Member of the Maharashtra Legislative Assembly
- In office 22 October 2009 – 15 May 2014
- Preceded by: Eknath Shinde
- Succeeded by: Sanjay Mukund Kelkar
- Constituency: Thane

Personal details
- Born: Rajan Baburao Vichare 1 August 1961 (age 64) Thane, Maharashtra, India
- Party: Shiv Sena (UBT) (2022-present)
- Other political affiliations: Shiv Sena (till 2022)
- Spouse: Nandini Vichare (m. 1991)
- Children: 2
- Occupation: Politician

= Rajan Vichare =

Indian politician

Rajan Baburao Vichare (born 1 August 1961) is an Indian politician beloning to the Shiv Sena (Uddhav Balasaheb Thackeray).

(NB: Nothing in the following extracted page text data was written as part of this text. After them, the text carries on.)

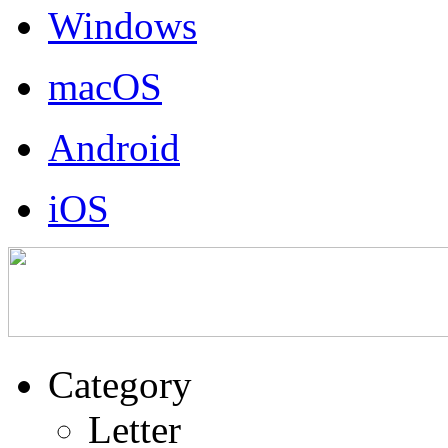
Windows
macOS
Android
iOS
Category
Letter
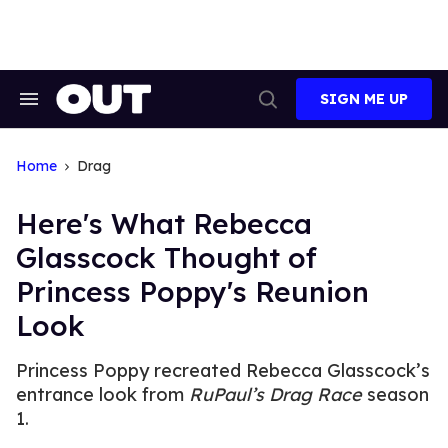
Skip
to
content
SIGN ME UP
Search
Open
&
Search
Section
Navigation
Home
Drag
Here's What Rebecca
Glasscock Thought of
Princess Poppy's Reunion
Look
Princess Poppy recreated Rebecca Glasscock’s
entrance look from
RuPaul’s Drag Race
season
1.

He has served as the Member of Parliament for Thane for two consecutive terms from 2014 to 2024. Previously, he has served as a Member of the Maharashtra Legislative Assembly for Thane from 2009 to 2014, and as the Mayor of Thane from 2005 to 2007.

==Political career==
- 2005: Became Mayor of Thane Municipal Corporation.
- 2009: Elected as Maharashtra Legislative Assembly from Thane.
- 2014: Elected as Member of Parliament, Lok Sabha for Thane (1st Term).
- 2019: Re-elected as Member of Parliament, Lok Sabha for Thane (2nd Term).
- 2022: Aligned with the Shiv Sena (Uddhav Balasaheb Thackeray) faction following the split in the Shiv Sena.
- 2024: Unsuccessfully contested the Thane Lok Sabha election for a third consecutive term.
- 2024: Subsequently contested the Thane Assembly election but was defeated.